Genetic variability of Mg, Ca, and K in crested wheatgrass

Abstract

Increasing available Mg in crested wheatgrass (Agropyron spp.) could reduce the incidence of grass tetany (hypomagnesemia) in ruminants grazing this forage. Raising the Mg levels might be done through genetic processes if enough variation in ion concentration existed in the Agropyrons. The purpose of this study was to determine the genetic variation in Mg, Ca, and K concentrations in 2 crested wheatgrass populations. Parent plants were vegetatively propagated to provide 6 replicates each of 12 clones of crested wheatgrass (A. desertorum) and 16 F3 clones of colchicine-induced tetraploid A. cristatum X natural tetraploid A. desertorum.

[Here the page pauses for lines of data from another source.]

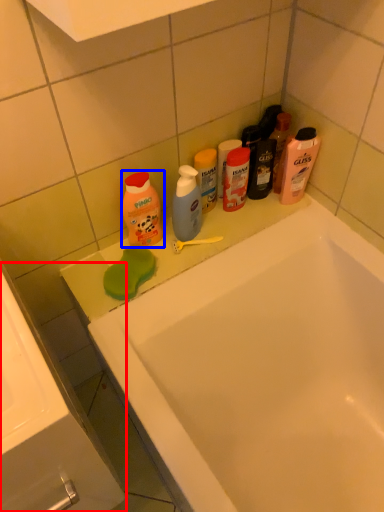 Question: Among these objects, which one is nearest to the camera, sink (highlighted by a red box) or cleaning product (highlighted by a blue box)?

Choices:
 (A) sink
 (B) cleaning product

Answer: (A) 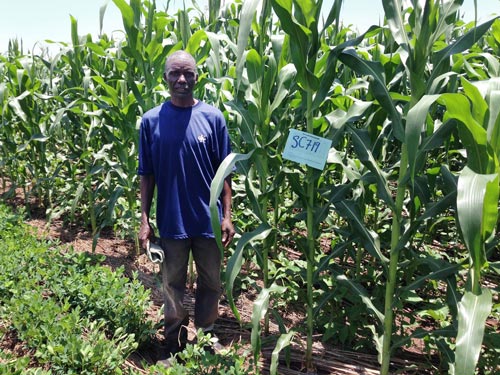 This screenshot has height=375, width=500. What are the coordinates of `smaller plants` in the screenshot? It's located at (116, 299), (65, 334), (24, 252), (235, 365). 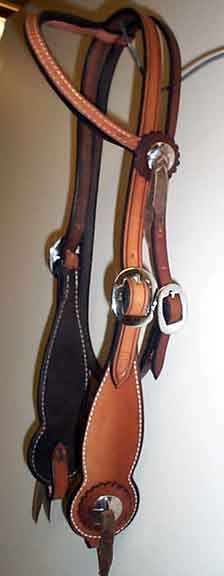 Locate an element on the screen. The height and width of the screenshot is (576, 224). wall is located at coordinates (163, 458). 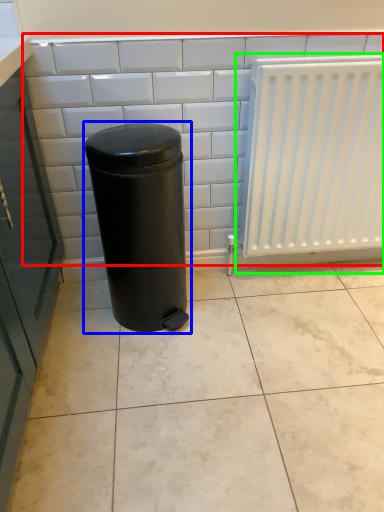 Question: Which object is the farthest from ceramic tile (highlighted by a red box)? Choose among these: waste container (highlighted by a blue box) or radiator (highlighted by a green box).

Choices:
 (A) waste container
 (B) radiator

Answer: (B) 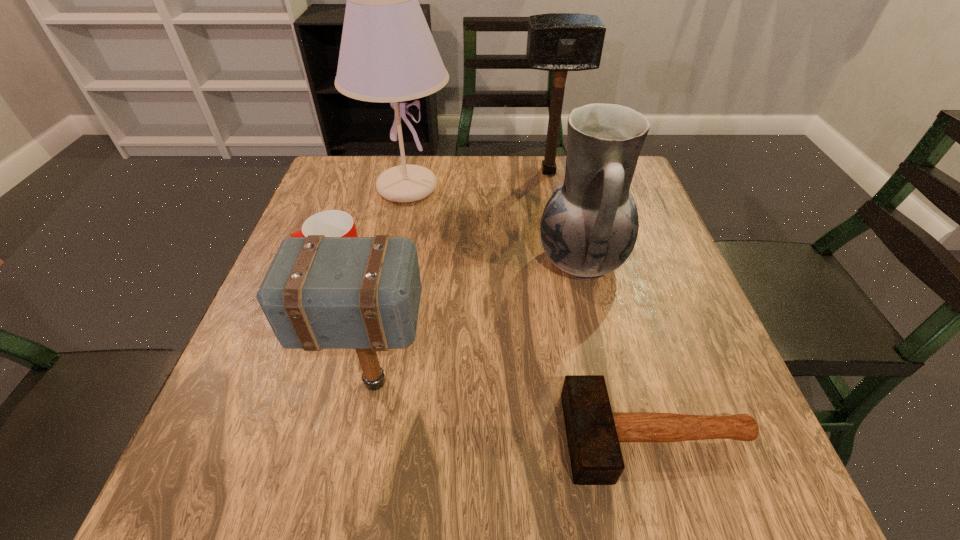 Where is `vacant area at the near left corner of the desktop`? The width and height of the screenshot is (960, 540). vacant area at the near left corner of the desktop is located at coordinates (184, 504).

Identify the location of vacant region at the near right corner. The image size is (960, 540). (676, 485).

The height and width of the screenshot is (540, 960). In order to click on empty space between the pitcher and the shortest mallet in this screenshot , I will do `click(619, 349)`.

Locate an element on the screen. free space between the shortest object and the tallest object is located at coordinates (532, 312).

Locate an element on the screen. free space between the shortest mallet and the lampshade is located at coordinates (532, 312).

At what (x,y) coordinates should I click in order to perform the action: click on vacant area between the third shortest object and the pitcher. Please return your answer as a coordinate pair (x, y). This screenshot has height=540, width=960. Looking at the image, I should click on (478, 322).

Locate an element on the screen. This screenshot has height=540, width=960. free point between the shortest mallet and the fifth tallest object is located at coordinates (494, 354).

I want to click on vacant space that's between the tallest mallet and the shortest mallet, so click(x=603, y=304).

You are a GUI agent. You are given a task and a screenshot of the screen. Output one action in this format:
    pyautogui.click(x=<x>, y=<y>)
    Task: Click on the blank region between the shortest mallet and the lampshade
    The width and height of the screenshot is (960, 540).
    Given the screenshot: What is the action you would take?
    pyautogui.click(x=532, y=312)

Find the location of a particular element. Image resolution: width=960 pixels, height=540 pixels. unoccupied position between the cup and the pitcher is located at coordinates (457, 267).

Each plant was selected on a basis of seedling and mature plant vigor, forage, and seed yield, leafiness, resistance to pests, and response to environmental stress. The 2 populations were grown in separate, space-planted nurseries at Logan, Utah. Herbage was harvested at the pre-boot and early flowering stage in each of 2 years. Magnesium and Ca were determined by atomic absorption and K by flame emission. A reduced tetany potential (RTP) index for each clone was calculated as the sum of normalized Mg and (Ca+Mg)/K values. Significant (P < 0.01) differences for all traits were detected among clones in each population. All traits, except K and RTP, were closely correlated. Broad-sense heritability values for most traits ranged from 0.61 to 0.84. Enough genotypic variation existed in both populations to warrant breeding lines with higher concentrations of Mg and larger RTP values. Such changes could reduce the incidence of grass tetany in livestock grazing crested wheatgrass.